Task goal:
Set down a word-for-word copy of the data below, limited to the lines from the first through the line with "Send a message".

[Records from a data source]
★ ★ ★ ★
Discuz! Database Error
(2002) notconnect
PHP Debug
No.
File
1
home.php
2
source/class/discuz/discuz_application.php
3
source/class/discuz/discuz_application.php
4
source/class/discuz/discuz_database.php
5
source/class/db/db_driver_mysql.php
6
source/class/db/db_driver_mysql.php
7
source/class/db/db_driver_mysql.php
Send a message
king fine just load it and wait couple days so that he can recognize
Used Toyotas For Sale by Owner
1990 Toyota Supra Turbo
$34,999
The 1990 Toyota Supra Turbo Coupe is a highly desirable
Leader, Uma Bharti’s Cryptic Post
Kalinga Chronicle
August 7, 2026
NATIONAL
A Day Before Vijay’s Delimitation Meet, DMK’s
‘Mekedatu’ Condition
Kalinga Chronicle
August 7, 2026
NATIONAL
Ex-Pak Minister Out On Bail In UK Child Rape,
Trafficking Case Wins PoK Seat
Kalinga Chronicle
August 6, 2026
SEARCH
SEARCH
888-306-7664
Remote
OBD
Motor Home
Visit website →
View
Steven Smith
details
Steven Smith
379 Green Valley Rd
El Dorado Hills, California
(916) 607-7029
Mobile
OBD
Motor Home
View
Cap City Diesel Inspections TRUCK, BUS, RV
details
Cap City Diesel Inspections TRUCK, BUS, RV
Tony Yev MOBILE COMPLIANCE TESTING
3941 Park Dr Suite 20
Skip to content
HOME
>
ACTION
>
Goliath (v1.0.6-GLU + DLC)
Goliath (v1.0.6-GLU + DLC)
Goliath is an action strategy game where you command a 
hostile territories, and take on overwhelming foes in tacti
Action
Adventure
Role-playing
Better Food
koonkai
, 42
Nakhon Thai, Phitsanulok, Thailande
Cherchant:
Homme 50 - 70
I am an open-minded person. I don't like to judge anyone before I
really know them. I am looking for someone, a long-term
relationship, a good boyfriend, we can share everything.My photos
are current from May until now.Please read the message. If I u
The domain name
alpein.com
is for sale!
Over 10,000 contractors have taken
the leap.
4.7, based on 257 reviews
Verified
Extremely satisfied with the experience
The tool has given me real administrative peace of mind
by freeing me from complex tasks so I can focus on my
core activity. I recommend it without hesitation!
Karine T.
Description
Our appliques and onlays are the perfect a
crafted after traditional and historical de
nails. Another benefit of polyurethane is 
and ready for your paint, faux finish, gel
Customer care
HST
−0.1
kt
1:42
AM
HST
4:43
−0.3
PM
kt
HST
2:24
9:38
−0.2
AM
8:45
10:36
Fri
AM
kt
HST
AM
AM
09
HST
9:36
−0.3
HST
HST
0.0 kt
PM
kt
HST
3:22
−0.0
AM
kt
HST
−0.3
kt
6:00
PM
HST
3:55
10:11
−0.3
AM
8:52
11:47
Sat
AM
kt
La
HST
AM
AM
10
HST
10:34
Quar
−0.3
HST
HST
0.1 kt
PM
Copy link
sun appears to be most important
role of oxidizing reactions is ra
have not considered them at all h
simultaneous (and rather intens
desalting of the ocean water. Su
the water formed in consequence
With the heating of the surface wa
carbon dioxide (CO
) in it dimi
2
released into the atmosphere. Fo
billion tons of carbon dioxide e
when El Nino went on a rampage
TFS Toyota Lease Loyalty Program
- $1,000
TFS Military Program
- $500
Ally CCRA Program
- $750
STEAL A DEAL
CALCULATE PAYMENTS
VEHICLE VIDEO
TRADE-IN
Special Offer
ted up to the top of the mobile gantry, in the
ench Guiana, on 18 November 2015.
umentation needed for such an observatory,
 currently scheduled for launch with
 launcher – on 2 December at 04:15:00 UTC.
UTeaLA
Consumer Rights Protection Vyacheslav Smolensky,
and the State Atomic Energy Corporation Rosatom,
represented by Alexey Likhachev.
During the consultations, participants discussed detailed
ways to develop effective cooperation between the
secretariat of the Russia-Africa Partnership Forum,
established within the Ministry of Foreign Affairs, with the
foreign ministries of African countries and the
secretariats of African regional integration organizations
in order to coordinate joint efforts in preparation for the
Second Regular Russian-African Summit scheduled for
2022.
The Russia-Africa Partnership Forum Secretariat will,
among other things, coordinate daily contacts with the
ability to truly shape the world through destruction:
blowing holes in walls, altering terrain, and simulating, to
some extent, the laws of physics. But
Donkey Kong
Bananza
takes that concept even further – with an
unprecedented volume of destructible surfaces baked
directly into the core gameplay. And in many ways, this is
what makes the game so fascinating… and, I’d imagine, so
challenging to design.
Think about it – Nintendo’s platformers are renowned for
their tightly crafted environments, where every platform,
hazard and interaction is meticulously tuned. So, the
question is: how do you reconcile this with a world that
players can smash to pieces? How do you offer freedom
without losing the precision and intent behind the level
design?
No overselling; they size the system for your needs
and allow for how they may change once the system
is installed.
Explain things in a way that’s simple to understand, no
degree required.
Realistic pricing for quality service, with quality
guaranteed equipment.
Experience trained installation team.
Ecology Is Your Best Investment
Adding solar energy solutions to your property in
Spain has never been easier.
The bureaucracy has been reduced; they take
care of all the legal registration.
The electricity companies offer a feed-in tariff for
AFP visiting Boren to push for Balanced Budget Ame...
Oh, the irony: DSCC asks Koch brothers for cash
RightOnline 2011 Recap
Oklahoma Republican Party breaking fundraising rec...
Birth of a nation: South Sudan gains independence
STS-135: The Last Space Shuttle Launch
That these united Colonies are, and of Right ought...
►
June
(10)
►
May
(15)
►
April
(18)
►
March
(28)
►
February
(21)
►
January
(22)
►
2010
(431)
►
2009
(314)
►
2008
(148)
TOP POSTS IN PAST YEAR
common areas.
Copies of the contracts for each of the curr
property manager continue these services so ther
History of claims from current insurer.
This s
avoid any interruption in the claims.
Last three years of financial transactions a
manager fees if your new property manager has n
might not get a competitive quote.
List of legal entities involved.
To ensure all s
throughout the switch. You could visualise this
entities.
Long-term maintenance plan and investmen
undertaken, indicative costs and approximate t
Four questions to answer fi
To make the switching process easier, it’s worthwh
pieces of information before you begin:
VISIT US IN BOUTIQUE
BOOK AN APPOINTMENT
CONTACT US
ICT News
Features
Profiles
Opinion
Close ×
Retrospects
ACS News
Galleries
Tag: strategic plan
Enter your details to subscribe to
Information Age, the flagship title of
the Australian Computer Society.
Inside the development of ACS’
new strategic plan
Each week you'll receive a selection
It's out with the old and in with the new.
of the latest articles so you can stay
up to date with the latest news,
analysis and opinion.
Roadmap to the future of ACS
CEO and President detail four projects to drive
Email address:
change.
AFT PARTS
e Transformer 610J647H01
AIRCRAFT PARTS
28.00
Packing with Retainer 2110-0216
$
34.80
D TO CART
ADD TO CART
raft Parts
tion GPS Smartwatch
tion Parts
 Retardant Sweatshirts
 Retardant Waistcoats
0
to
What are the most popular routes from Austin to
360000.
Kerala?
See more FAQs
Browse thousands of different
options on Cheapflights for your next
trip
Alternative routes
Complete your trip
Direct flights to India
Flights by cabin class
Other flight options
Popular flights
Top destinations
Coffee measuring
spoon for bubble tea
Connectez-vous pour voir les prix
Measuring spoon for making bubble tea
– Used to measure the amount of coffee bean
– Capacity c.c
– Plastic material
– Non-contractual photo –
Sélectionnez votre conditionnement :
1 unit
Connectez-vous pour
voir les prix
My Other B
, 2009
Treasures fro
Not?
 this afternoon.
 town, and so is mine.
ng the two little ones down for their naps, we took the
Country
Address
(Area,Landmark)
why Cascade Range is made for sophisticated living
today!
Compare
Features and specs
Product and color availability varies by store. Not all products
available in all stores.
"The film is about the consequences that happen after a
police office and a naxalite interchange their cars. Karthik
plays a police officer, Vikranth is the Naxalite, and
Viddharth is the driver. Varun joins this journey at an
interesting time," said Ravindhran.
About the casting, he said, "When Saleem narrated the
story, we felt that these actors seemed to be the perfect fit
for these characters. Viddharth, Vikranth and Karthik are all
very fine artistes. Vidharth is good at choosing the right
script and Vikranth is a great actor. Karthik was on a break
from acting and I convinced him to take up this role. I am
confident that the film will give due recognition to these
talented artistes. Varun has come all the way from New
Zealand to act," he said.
★ ★ ★ ★
Answer area:
Discuz! Database Error
(2002) notconnect
PHP Debug
No.
File
1
home.php
2
source/class/discuz/discuz_application.php
3
source/class/discuz/discuz_application.php
4
source/class/discuz/discuz_database.php
5
source/class/db/db_driver_mysql.php
6
source/class/db/db_driver_mysql.php
7
source/class/db/db_driver_mysql.php
Send a message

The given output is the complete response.